DATASET 03
East
They say you’ll know the way if you’ve walked it before in a different life. Some say they heard a call, something insistent and unquenchable, pointing them back east to a place with many names and shifting edges. Objects retain a shade of their original home, their original makers, ancestors who whisper through stains and chips and creases, making maps that can only be deciphered in altered states.
Mystical or not, our research indicates that those who already have a connection to Backwater—whether biological, historical or metaphysical—are far more likely to find their way there, sometimes over very long distances with little solid information. Those not in that category can expect to find themselves waylaid or beset by catastrophe on the way there or back.
Antique leather “spirit map”, created by an unknown artist circa 1810. Courtesy of the Red Shell family.
RETURNED DISCIPLES OF TAL BARAT
Our first local landmark was actually mostly in the ocean. Structural remains of the original Acadian settlement of Port Meduse stick out of the water on a coast that has eroded considerably over the last 250 years, near a swampy delta in the southern part of Pokelogan territory. The name probably derives from the same source as L’Anse aux Meadows in Newfoundland: L’anse aux meduses, French for Jellyfish Bay.
Five hundred years before the French, the first Norse settlers named the bay Tunglskinforaðhǫfn (literally “harbour of moon creatures”) and built sod houses into the bluff to the north. The Tal Barat folk, who settled in Backwater around the mid 20th century, have long emulated this tradition. They built modern, sophisticated versions of the traditional sod house, which can be seen jutting at strange angles out of the earth.

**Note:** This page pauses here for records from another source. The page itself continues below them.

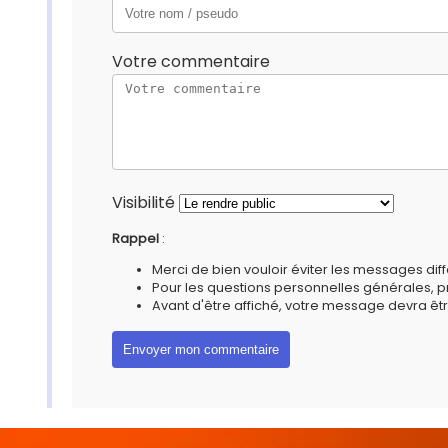
Votre commentaire
Visibilité
Rappel
:
Merci de bien vouloir éviter les messages diff
Pour les questions personnelles générales, 
Avant d'être affiché, votre message devra êtr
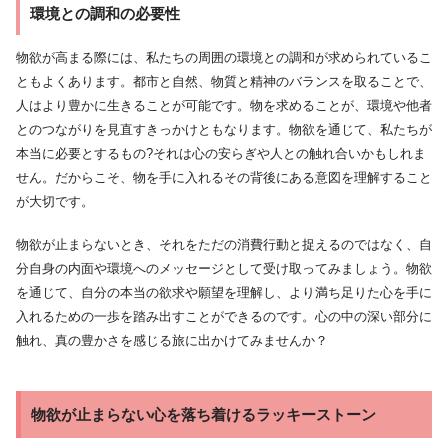
環境との調和の必要性
物欲が高まる際には、私たちの周囲の環境との調和が求められているこ
ともよくあります。都市と自然、物質と精神のバランスを取ることで、
人はより豊かに生きることが可能です。物を求めることが、環境や他者
とのつながりを見直すきっかけともなります。物欲を通じて、私たちが
本当に必要とするもの?それは心の安らぎや人との触れ合いかもしれま
せん。だからこそ、物を手に入れるその背後にある意図を理解すること
が大切です。
物欲が止まらないとき、それをただの消費行動と捉えるのではなく、自
分自身の内面や環境へのメッセージとして受け取ってみましょう。物欲
を通じて、自分の本当の欲求や願望を理解し、より満ち足りた心を手に
入れるための一歩を踏み出すことができるのです。心の中の深い部分に
触れ、真の豊かさを感じる旅に出かけてみませんか？
物欲が止まらない心を落ち着けるラッキーストーン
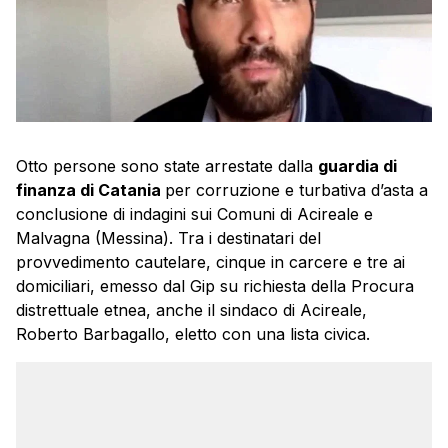
Otto persone sono state arrestate dalla
guardia di
finanza di Catania
per corruzione e turbativa d’asta a
conclusione di indagini sui Comuni di Acireale e
Malvagna (Messina). Tra i destinatari del
provvedimento cautelare, cinque in carcere e tre ai
domiciliari, emesso dal Gip su richiesta della Procura
distrettuale etnea, anche il sindaco di Acireale,
Roberto Barbagallo, eletto con una lista civica.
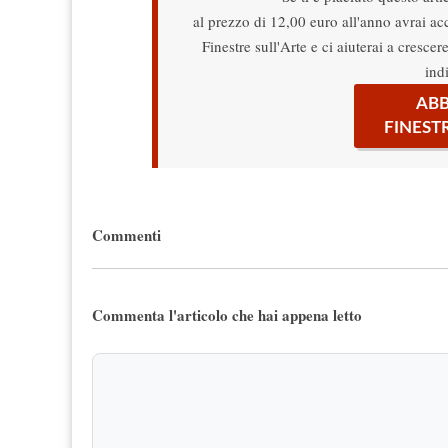
al prezzo di 12,00 euro all'anno avrai acce
Finestre sull'Arte e ci aiuterai a cresce
ind
ABB
FINEST
Commenti
Commenta l'articolo che hai appena letto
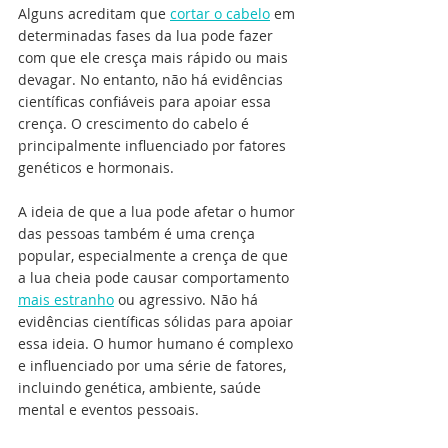
Alguns acreditam que 
cortar o cabelo
 em 
determinadas fases da lua pode fazer 
com que ele cresça mais rápido ou mais 
devagar. No entanto, não há evidências 
científicas confiáveis para apoiar essa 
crença. O crescimento do cabelo é 
principalmente influenciado por fatores 
genéticos e hormonais.
A ideia de que a lua pode afetar o humor 
das pessoas também é uma crença 
popular, especialmente a crença de que 
a lua cheia pode causar comportamento 
mais estranho
 ou agressivo. Não há 
evidências científicas sólidas para apoiar 
essa ideia. O humor humano é complexo 
e influenciado por uma série de fatores, 
incluindo genética, ambiente, saúde 
mental e eventos pessoais.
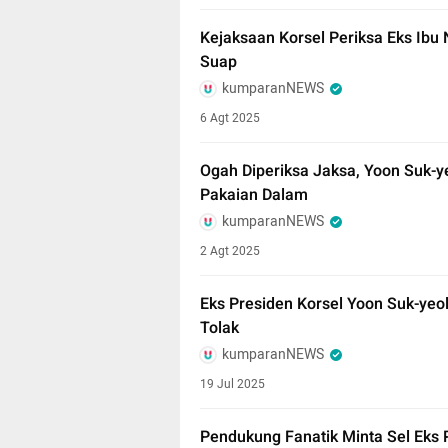
Kejaksaan Korsel Periksa Eks Ibu
Suap
kumparanNEWS
6 Agt 2025
Ogah Diperiksa Jaksa, Yoon Suk-ye
Pakaian Dalam
kumparanNEWS
2 Agt 2025
Eks Presiden Korsel Yoon Suk-yeo
Tolak
kumparanNEWS
19 Jul 2025
Pendukung Fanatik Minta Sel Eks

Curiously, this silty delta features a number of unusual standing stones or cairns, perhaps carved from a quarry to the northwest. In autumn, the swamp turns red with cairnberries, a variant of wild cranberry usually cooked into jam or dried into tea by locals.
PIRATE RADIO
Of the people we interviewed who had a personal connection to Backwater, 80% confirmed that the Autonomous District of Pokelogan has an official radio broadcasting station and had listened to a broadcast. 30% claimed to have seen a local television program at some point when they lived in Pokelogan.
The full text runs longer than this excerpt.